**Task to complete**
All of the entries below should be returned verbatim, apart from the pictures.

**Screenshot grounding data**
-.-.-
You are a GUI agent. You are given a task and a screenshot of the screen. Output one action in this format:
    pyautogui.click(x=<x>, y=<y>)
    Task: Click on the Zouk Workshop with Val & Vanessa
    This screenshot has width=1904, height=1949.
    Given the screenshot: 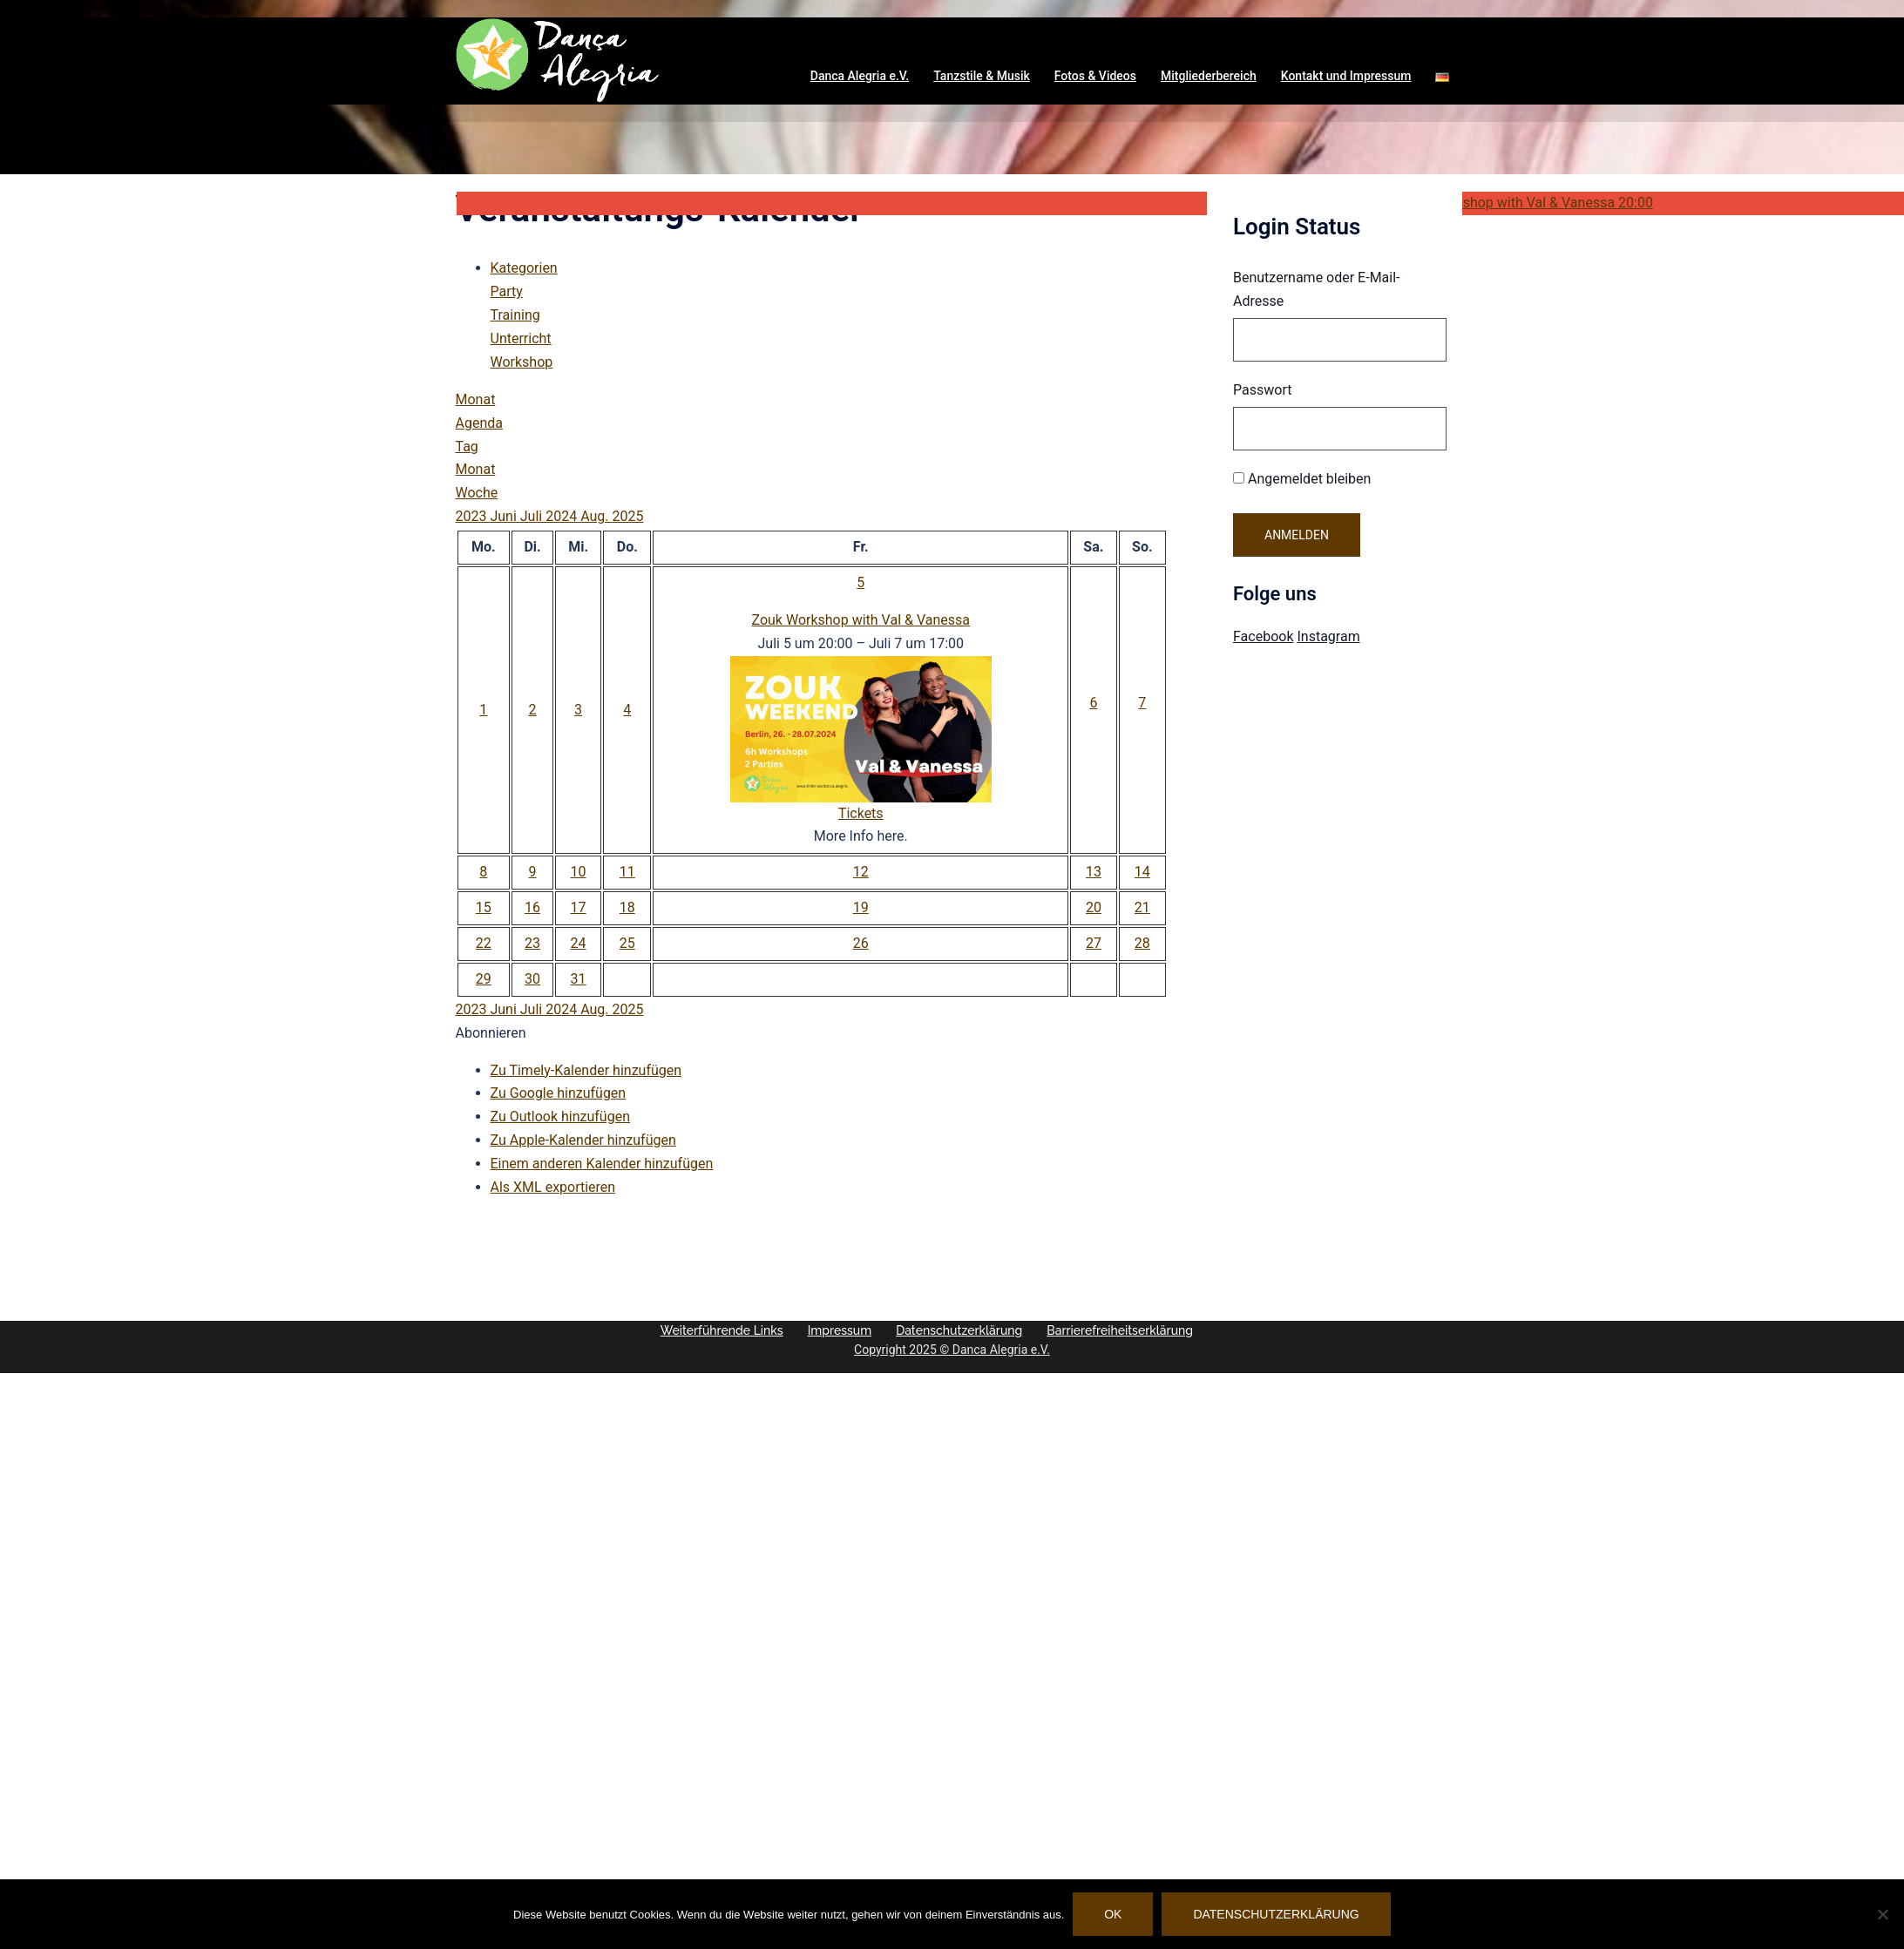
-.-.-
**Solution for this exercise**
You are a GUI agent. You are given a task and a screenshot of the screen. Output one action in this format:
    pyautogui.click(x=<x>, y=<y>)
    Task: Click on the Zouk Workshop with Val & Vanessa
    This screenshot has width=1904, height=1949.
    Given the screenshot: 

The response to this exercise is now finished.